Fininha e Azul o olhavam apreensivas, mas sem dizer nada, pois compreendiam que era a pura verdade. E o Diretor finalizou:
 “Eu pretendia propor a vocês a suspensão dos torneios. Pelo menos durante um tempo, até que as condições permitam...”
As duas faquinhas estremeceram. Viram num relance tudo desmoronar, tudo o que fizeram como artistas. 
“Não! Não é possível!”, gritou Azul.
Mas o Diretor prosseguiu, impassível e decidido: “Vamos aguardar que tudo se acalme, que mude esse ambiente hostil. Quem sabe, no futuro...”

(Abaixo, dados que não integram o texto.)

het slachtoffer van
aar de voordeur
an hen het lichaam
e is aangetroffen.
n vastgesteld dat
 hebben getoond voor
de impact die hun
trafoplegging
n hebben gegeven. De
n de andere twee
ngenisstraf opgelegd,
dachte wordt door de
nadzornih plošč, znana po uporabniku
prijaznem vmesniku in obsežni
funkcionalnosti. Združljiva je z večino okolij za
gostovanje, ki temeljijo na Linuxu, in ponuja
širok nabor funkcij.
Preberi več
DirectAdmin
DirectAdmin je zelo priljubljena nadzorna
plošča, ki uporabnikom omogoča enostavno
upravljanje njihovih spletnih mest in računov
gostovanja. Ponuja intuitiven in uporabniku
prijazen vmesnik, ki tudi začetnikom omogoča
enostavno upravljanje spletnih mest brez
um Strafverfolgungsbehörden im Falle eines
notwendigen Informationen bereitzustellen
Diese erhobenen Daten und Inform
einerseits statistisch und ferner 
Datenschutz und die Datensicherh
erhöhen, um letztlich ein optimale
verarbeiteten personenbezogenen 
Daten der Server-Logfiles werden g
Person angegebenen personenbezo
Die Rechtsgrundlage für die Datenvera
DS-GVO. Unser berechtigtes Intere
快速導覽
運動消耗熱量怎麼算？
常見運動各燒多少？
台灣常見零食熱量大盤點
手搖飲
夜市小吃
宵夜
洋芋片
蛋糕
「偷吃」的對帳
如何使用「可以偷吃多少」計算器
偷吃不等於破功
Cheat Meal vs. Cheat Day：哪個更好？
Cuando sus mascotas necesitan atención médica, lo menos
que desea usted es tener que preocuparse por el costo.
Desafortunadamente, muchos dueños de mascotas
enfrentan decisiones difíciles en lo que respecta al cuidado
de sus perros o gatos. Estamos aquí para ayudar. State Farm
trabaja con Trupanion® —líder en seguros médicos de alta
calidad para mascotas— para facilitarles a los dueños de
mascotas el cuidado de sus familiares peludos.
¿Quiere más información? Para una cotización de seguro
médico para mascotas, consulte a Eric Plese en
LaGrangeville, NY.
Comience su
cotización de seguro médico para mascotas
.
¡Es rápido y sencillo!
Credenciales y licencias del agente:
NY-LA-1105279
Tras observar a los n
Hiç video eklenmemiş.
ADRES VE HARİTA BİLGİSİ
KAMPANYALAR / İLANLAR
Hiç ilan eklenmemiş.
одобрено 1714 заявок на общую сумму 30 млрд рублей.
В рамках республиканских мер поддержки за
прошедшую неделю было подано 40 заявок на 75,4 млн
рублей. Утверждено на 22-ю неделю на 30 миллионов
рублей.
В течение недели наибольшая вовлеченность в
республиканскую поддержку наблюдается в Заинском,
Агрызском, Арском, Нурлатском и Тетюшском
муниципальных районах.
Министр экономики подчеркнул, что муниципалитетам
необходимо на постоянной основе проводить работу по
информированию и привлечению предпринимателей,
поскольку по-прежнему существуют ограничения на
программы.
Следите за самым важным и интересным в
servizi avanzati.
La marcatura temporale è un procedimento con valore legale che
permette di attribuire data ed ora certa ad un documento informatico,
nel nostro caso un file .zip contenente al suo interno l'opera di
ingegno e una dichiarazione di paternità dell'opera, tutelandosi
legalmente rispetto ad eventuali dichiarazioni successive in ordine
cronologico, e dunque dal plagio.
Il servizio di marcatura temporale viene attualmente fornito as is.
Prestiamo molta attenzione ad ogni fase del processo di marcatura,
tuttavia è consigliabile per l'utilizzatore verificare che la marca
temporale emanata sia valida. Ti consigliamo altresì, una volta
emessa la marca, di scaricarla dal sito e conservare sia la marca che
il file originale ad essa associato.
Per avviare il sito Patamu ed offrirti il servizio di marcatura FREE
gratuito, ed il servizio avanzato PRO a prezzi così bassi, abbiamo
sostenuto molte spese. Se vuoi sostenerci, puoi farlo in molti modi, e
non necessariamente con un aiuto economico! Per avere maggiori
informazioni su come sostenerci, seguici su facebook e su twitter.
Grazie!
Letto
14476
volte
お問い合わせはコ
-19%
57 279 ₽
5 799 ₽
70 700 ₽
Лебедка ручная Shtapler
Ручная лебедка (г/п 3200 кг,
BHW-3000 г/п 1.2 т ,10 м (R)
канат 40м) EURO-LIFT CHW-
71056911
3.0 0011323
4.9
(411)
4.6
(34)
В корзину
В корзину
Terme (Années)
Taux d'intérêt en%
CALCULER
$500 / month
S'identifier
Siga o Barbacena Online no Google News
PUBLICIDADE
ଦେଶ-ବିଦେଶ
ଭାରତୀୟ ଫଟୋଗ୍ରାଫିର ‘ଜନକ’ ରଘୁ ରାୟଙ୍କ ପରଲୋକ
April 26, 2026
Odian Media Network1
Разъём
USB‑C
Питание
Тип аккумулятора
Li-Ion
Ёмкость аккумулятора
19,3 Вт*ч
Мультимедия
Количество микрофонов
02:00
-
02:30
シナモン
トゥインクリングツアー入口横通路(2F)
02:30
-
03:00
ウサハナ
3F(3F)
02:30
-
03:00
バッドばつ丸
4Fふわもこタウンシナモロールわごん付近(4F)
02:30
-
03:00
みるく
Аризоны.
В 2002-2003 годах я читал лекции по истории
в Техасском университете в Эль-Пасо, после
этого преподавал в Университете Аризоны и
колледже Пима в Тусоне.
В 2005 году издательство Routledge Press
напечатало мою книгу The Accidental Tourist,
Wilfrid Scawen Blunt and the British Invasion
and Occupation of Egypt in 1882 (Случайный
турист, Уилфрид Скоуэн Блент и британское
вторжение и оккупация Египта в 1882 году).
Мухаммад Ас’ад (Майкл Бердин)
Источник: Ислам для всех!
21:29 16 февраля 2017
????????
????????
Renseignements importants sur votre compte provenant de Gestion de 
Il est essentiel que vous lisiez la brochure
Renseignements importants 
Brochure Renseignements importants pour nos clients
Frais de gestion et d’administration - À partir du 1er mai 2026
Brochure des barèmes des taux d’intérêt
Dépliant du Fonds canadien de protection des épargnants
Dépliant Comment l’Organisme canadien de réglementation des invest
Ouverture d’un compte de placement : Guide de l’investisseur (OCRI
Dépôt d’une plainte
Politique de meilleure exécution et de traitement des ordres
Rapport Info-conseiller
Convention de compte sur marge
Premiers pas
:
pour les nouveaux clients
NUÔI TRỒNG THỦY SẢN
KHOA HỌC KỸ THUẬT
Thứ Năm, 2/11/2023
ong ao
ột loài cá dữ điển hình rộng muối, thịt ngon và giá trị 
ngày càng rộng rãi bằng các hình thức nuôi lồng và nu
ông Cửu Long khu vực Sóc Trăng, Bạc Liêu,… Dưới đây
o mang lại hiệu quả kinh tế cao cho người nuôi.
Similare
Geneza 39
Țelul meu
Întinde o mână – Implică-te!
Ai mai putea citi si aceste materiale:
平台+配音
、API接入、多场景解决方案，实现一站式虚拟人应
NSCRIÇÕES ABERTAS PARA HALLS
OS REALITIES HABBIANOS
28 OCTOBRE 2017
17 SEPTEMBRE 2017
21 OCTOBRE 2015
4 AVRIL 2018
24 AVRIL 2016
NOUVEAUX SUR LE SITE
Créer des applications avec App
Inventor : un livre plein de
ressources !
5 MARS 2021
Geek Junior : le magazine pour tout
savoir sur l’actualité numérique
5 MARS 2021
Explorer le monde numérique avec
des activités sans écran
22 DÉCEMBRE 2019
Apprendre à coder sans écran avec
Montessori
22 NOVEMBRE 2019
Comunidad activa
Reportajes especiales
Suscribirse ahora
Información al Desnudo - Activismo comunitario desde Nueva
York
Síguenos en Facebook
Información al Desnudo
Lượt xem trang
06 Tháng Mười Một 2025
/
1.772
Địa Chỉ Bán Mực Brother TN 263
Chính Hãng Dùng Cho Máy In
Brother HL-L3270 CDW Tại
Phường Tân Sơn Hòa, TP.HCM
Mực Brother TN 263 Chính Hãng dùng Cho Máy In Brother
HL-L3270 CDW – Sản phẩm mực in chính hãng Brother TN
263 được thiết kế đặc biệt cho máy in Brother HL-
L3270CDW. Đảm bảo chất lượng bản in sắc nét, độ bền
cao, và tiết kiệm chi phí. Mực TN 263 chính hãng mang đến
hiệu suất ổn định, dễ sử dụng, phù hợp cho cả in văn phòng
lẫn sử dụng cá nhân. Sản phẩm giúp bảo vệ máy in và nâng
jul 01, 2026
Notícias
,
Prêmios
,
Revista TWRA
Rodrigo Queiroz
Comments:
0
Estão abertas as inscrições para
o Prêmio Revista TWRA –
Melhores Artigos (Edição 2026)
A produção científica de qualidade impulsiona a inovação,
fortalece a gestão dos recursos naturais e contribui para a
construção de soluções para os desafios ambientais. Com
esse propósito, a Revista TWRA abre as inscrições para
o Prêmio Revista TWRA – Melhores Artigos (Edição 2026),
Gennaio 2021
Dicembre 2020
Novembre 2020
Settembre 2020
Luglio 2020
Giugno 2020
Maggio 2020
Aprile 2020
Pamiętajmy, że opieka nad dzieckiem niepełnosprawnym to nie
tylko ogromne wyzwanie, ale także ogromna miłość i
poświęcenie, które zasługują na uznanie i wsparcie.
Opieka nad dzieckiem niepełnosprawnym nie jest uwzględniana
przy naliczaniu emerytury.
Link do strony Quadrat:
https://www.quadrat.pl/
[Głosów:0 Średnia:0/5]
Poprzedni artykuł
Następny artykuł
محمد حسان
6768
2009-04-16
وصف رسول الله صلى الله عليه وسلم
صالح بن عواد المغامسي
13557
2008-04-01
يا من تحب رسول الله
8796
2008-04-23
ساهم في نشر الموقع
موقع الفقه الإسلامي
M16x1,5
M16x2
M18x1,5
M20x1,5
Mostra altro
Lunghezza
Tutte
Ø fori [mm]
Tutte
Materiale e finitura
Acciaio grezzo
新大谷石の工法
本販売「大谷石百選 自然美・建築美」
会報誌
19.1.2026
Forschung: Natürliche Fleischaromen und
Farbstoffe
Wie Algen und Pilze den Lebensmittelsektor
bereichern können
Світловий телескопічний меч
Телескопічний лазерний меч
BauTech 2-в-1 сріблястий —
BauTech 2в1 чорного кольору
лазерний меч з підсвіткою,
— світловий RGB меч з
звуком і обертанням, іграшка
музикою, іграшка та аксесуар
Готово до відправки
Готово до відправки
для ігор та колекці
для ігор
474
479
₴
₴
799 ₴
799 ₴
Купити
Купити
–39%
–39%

Azul não o deixou completar a frase: “Por favor! Não termine assim com a nossa vida! Não desmorone o nosso mundo! É tudo o que temos!” – E começou a chorar compulsivamente. Fininha, que até então estava calada, implorou ao chefe, emocionada:
“Senhor Diretor, por favor ouça a minha prima! Pense no Prata e do Dourado! Lembre que eles são heróis, que praticamente foram eles os criadores dos torneios! Faça uma coisa boa... Chame eles de volta!”
O Diretor levantou as sobrancelhas: “Trazê-los de volta?”
Azul imediatamente interrompeu as lágrimas e emendou: ”Sim! Trazê-los de volta! Vai ser um sucesso! Tenho certeza! Eles sempre foram sucesso!”
“Na verdade,” iniciou a falar o Diretor, com sua voz pausada e grave, e uma calma revoltante: “Na verdade... não estou feliz em acabar com os torneios.” Depois de uma grande pausa e um silêncio pesado, prosseguiu: “Com certeza será um prejuízo para a empresa e para todos, mas...”
Fez outra daquelas pausas estudadas, ajeitou-se melhor na poltrona, passou os dedos pelo queixo e, pensativo, balbuciou consigo mesmo: “Trazê-los de volta... Será?...”
“Eles estão prontos e ainda estão em forma!” ­– afirmou Azul, sem vacilar.
O Diretor continuou, ainda pensativo: “Eles de volta... quem sabe... pode até ser que dê certo...”
E o grito das duas ao mesmo tempo: “Vai dar certo! Vai dar certo!”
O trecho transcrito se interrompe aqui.